We are planning to launch our “China Hedged Investment” (CHI) Fund in October. We continue to believe that exceptional investment opportunities exist in the healthcare, tourism, education, and internet sectors.

In India, there has been some volatility over the summer but the Rupee remains strong and corporate earnings are growing over 15%, especially in the small and midcap sector of consumer goods.

Among the losers in August were the public sector banks, which fell 11.6% on news of increased nonperforming loans. It is worth emphasizing that the private sector banks, such as HDFC, ICICI, Yes Bank, among others which we own, have not been so negatively affected. In fact, they continue to report strong profit growth and relatively low NPLs. During the month of August, the Reserve Bank of India also cut its policy rate by 25 basis points, taking the Repo Rate to 6%, in line with market expectations. Inflation is forecast at 3.5% for the next year. The monsoon has been quite satisfactory, and India’s agricultural sector continues to do well. However, the impact of demonetization and the new Goods and Services Tax (GST) introduced July 1st is now visible in the GDP growth falling to 5.7% for the quarter ending June vs. 6.9% in the previous quarter. This may continue into the next quarter ending September.

By contrast, the Pakistan market continues to vex long-term investors with its heightened volatility (caused mainly by the political fallout after the Prime Minister’s resignation and a large US fine against Habib Bank): As a result we have reduced our exposure to 6%. Sri Lanka (6.5%), Vietnam (5%), Bangladesh (3%), Mauritius (2.5%) and Naspers in S. Africa (3%) continue to outperform and provide excellent diversification to the core commitment in India.

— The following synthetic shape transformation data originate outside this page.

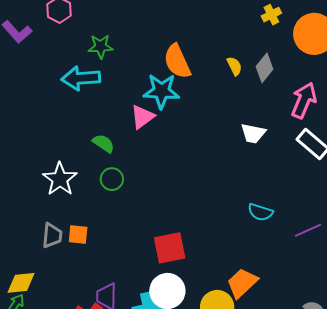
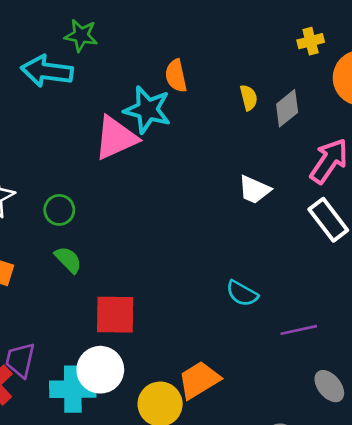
orange semicircle: (177, 61) -> (176, 76), size x0.7
pink triangle: (142, 117) -> (116, 138), size x1.4
green semicircle: (103, 143) -> (68, 260), moved

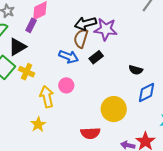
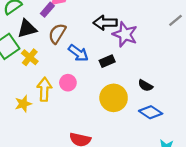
brown semicircle: (81, 38) -> (57, 34), moved
blue diamond: (146, 93) -> (151, 112), turned 45
yellow circle: (114, 109) -> (114, 98), moved
yellow star: (38, 124) -> (23, 104), moved

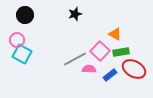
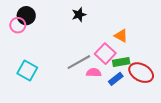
pink circle: (17, 40) -> (18, 25), moved
green rectangle: (121, 52) -> (121, 62), moved
cyan square: (22, 54) -> (27, 70), moved

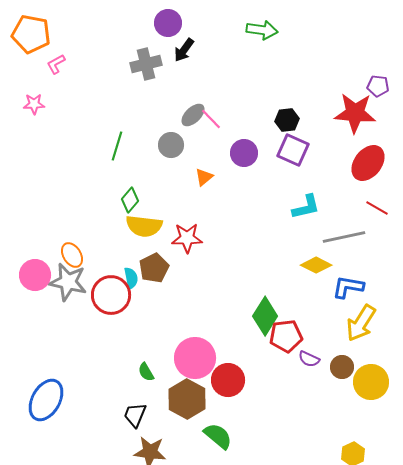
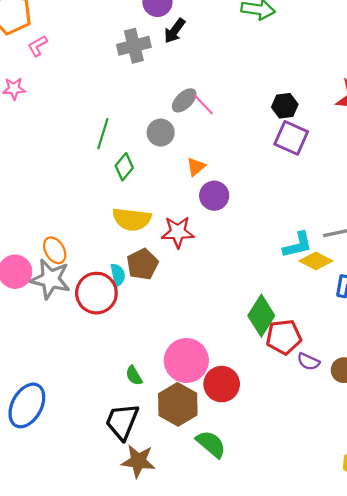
purple circle: (244, 153) -> (214, 196), moved
green diamond: (130, 200) -> (124, 167), moved
cyan L-shape: (306, 207) -> (298, 245), moved
black trapezoid: (135, 415) -> (122, 422), size x1.4

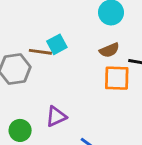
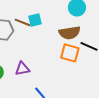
brown semicircle: (109, 50) -> (70, 33), size x1.5

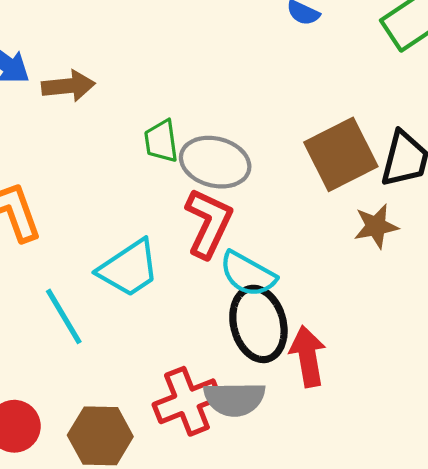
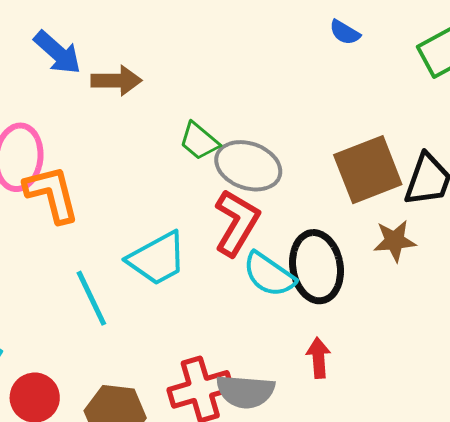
green trapezoid: (161, 141) -> (199, 141), turned -48
black ellipse: (258, 324) -> (317, 267), moved
red arrow: (308, 356) -> (318, 358), size x0.7

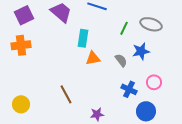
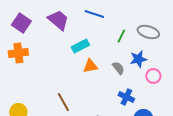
purple square: (24, 15) -> (21, 23), turned -30
cyan rectangle: (83, 38) -> (80, 46), turned 54
pink circle: (154, 82) -> (153, 76), moved

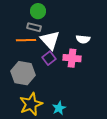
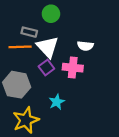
green circle: (38, 11) -> (51, 14), moved
cyan star: (59, 108) -> (57, 102), moved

As the US economy continues to be remarkably resilient (3% GDP growth in the last quarter), despite Hurricane Harvey’s impact on energy, agriculture, and insurance, as well as cancelled flights, and disruption in the distribution of food, and other goods due to the floods, this will certainly affect Asian economies, which continue to be dependent on US demand. However, China now accounts for 8% of Asian trade.

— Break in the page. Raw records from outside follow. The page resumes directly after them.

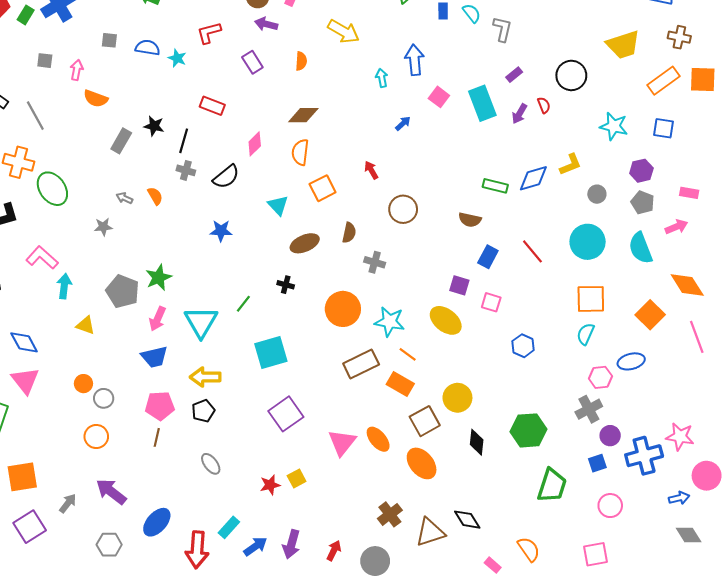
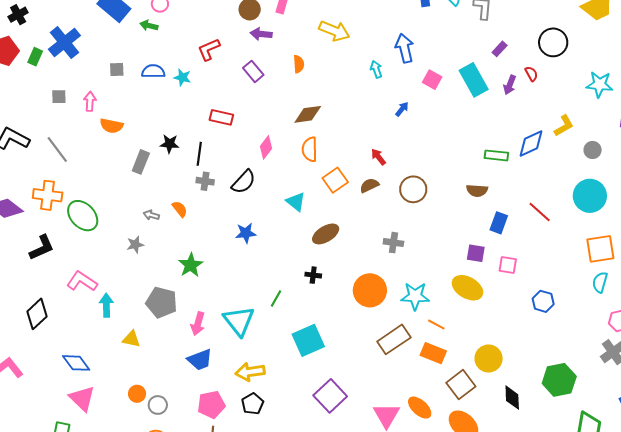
brown semicircle: (349, 233) -> (369, 185), moved, turned -120
green star: (159, 277) -> (191, 265), moved

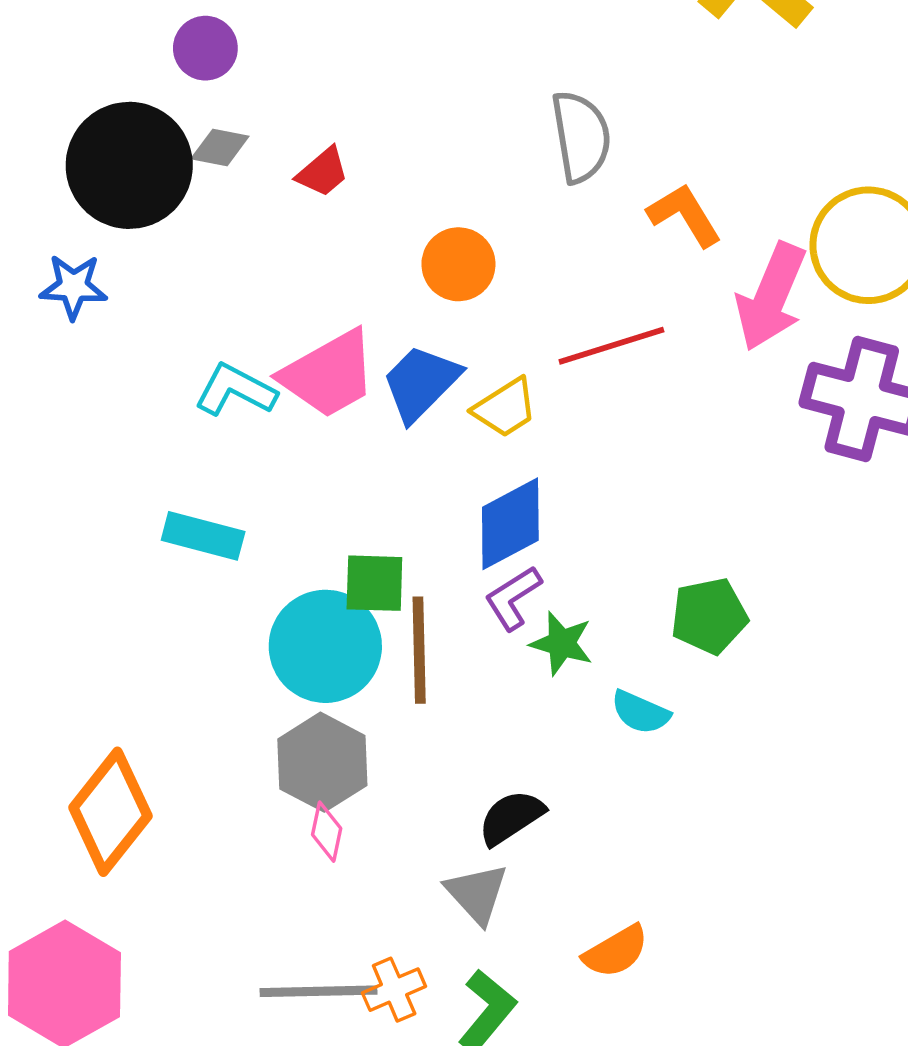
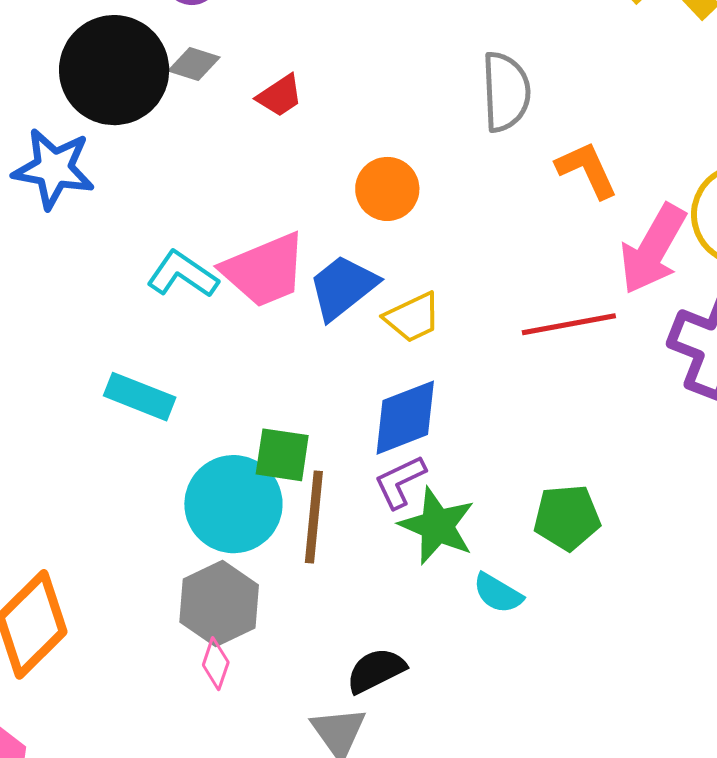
blue star: (73, 287) -> (54, 169), size x1.4
red line: (611, 346) -> (569, 324), moved
green star: (562, 643) -> (437, 526), size x1.4

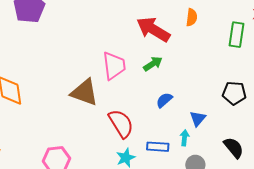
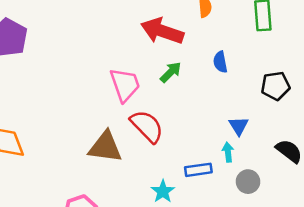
brown triangle: (84, 92) -> (105, 147), moved
blue semicircle: (164, 100) -> (220, 62), moved, turned -48
red semicircle: (121, 124) -> (147, 126), moved

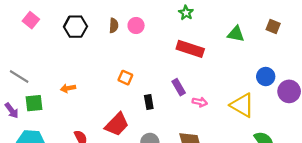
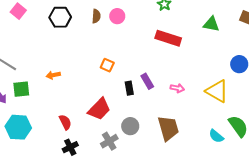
purple rectangle: (179, 87) -> (147, 81), moved

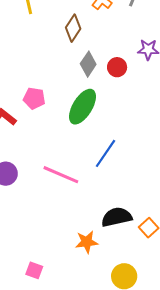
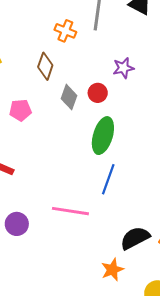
pink pentagon: (34, 98) -> (20, 110), moved
green ellipse: (82, 107) -> (103, 136), moved

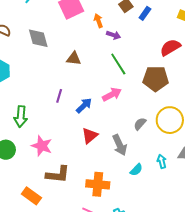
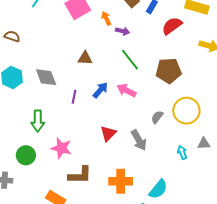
gray diamond: (38, 38) -> (46, 77), moved
red semicircle: (170, 47) -> (172, 26), moved
pink arrow: (112, 94) -> (126, 90), turned -120
blue arrow: (84, 106) -> (100, 90), moved
cyan semicircle: (136, 170) -> (158, 189), moved, size x1.5

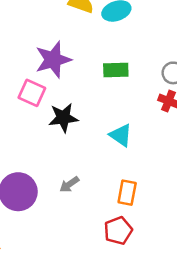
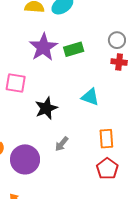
purple star: (53, 60) -> (43, 47), moved
black star: (63, 118) -> (46, 108), moved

Even commodity prices have strengthened in the past 3 to 6 months.

In “The Rational Optimist,” Matt Ridley eloquently makes the case that humanity’s worst fears about the future are not usually realized; that in most fields – medicine, nutrition, education, longevity – human life is improving steadily. The “outliers”, or exceptions to this optimistic assessment of the global economy, such as North Korea, only make it more convincing.  Somehow or other, the threat of Kim Jong-un’s crazy behaviour (especially this week in directing a missile over Hokkaido), will have to be neutralized.  Asia continues to be a region of extraordinary growth and rapid reduction in poverty (especially in China and India).